_Page images and extracted text_
>>>>>
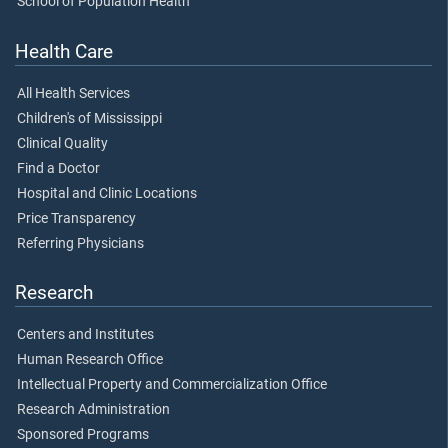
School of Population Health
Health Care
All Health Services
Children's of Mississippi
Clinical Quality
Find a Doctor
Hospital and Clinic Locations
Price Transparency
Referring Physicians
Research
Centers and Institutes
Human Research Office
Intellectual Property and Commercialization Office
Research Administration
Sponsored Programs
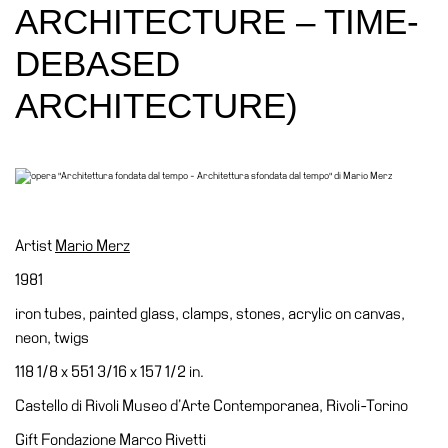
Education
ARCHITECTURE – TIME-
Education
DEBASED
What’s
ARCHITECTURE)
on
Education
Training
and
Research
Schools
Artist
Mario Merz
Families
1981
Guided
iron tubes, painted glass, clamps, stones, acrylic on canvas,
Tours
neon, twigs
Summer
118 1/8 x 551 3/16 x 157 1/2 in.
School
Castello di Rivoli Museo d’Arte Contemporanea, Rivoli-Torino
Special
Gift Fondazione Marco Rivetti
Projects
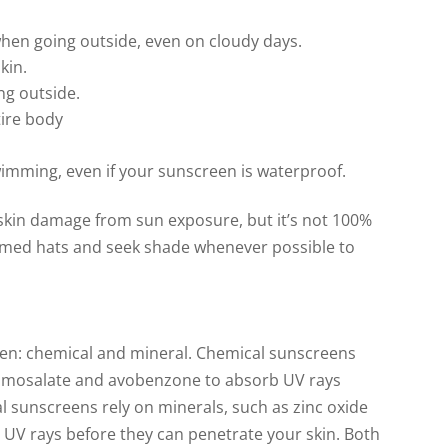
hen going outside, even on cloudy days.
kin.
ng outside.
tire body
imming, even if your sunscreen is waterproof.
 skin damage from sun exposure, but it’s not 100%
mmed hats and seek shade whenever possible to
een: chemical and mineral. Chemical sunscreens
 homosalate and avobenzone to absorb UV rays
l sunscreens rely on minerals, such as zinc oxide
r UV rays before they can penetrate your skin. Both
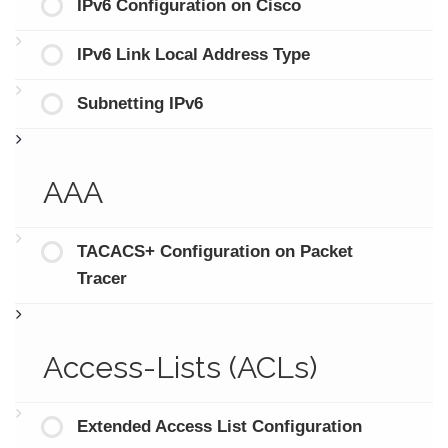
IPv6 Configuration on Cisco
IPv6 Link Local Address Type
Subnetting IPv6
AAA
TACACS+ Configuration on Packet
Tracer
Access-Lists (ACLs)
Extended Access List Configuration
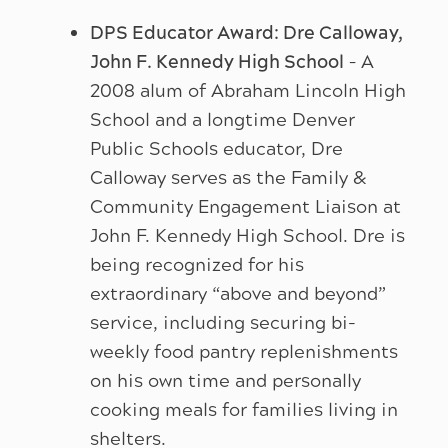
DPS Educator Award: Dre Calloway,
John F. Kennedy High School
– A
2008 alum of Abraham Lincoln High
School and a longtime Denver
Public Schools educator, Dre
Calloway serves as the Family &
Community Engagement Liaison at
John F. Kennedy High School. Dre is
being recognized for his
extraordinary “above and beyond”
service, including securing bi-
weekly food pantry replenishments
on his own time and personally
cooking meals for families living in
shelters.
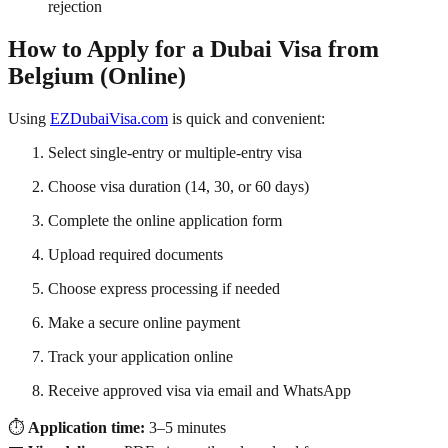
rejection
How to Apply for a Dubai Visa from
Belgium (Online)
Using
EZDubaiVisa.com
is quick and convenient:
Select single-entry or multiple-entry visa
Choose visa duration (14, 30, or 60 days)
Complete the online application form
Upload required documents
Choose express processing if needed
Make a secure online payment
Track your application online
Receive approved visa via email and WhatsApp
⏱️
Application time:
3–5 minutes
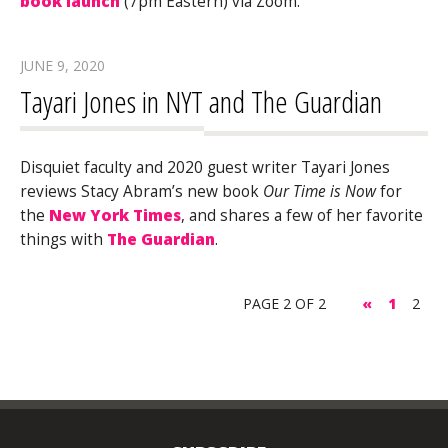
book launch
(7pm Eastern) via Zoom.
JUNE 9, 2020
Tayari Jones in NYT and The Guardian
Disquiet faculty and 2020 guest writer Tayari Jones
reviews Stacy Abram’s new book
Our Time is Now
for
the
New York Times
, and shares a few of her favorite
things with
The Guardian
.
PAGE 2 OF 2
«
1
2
<<<<<
_Prompt_
All the records need to be repeated exactly, with the images dropped.

_Response area_
School of Population Health
Health Care
All Health Services
Children's of Mississippi
Clinical Quality
Find a Doctor
Hospital and Clinic Locations
Price Transparency
Referring Physicians
Research
Centers and Institutes
Human Research Office
Intellectual Property and Commercialization Office
Research Administration
Sponsored Programs
Education
ARCHITECTURE – TIME-
Education
DEBASED
What’s
ARCHITECTURE)
on
Education
Training
and
Research
Schools
Artist
Mario Merz
Families
1981
Guided
iron tubes, painted glass, clamps, stones, acrylic on canvas,
Tours
neon, twigs
Summer
118 1/8 x 551 3/16 x 157 1/2 in.
School
Castello di Rivoli Museo d’Arte Contemporanea, Rivoli-Torino
Special
Gift Fondazione Marco Rivetti
Projects
hen going outside, even on cloudy days.
kin.
ng outside.
tire body
imming, even if your sunscreen is waterproof.
 skin damage from sun exposure, but it’s not 100%
mmed hats and seek shade whenever possible to
een: chemical and mineral. Chemical sunscreens
 homosalate and avobenzone to absorb UV rays
l sunscreens rely on minerals, such as zinc oxide
r UV rays before they can penetrate your skin. Both
IPv6 Configuration on Cisco
IPv6 Link Local Address Type
Subnetting IPv6
AAA
TACACS+ Configuration on Packet
Tracer
Access-Lists (ACLs)
Extended Access List Configuration
DPS Educator Award: Dre Calloway,
John F. Kennedy High School
– A
2008 alum of Abraham Lincoln High
School and a longtime Denver
Public Schools educator, Dre
Calloway serves as the Family &
Community Engagement Liaison at
John F. Kennedy High School. Dre is
being recognized for his
extraordinary “above and beyond”
service, including securing bi-
weekly food pantry replenishments
on his own time and personally
cooking meals for families living in
shelters.
rejection
How to Apply for a Dubai Visa from
Belgium (Online)
Using
EZDubaiVisa.com
is quick and convenient:
Select single-entry or multiple-entry visa
Choose visa duration (14, 30, or 60 days)
Complete the online application form
Upload required documents
Choose express processing if needed
Make a secure online payment
Track your application online
Receive approved visa via email and WhatsApp
⏱️
Application time:
3–5 minutes
book launch
(7pm Eastern) via Zoom.
JUNE 9, 2020
Tayari Jones in NYT and The Guardian
Disquiet faculty and 2020 guest writer Tayari Jones
reviews Stacy Abram’s new book
Our Time is Now
for
the
New York Times
, and shares a few of her favorite
things with
The Guardian
.
PAGE 2 OF 2
«
1
2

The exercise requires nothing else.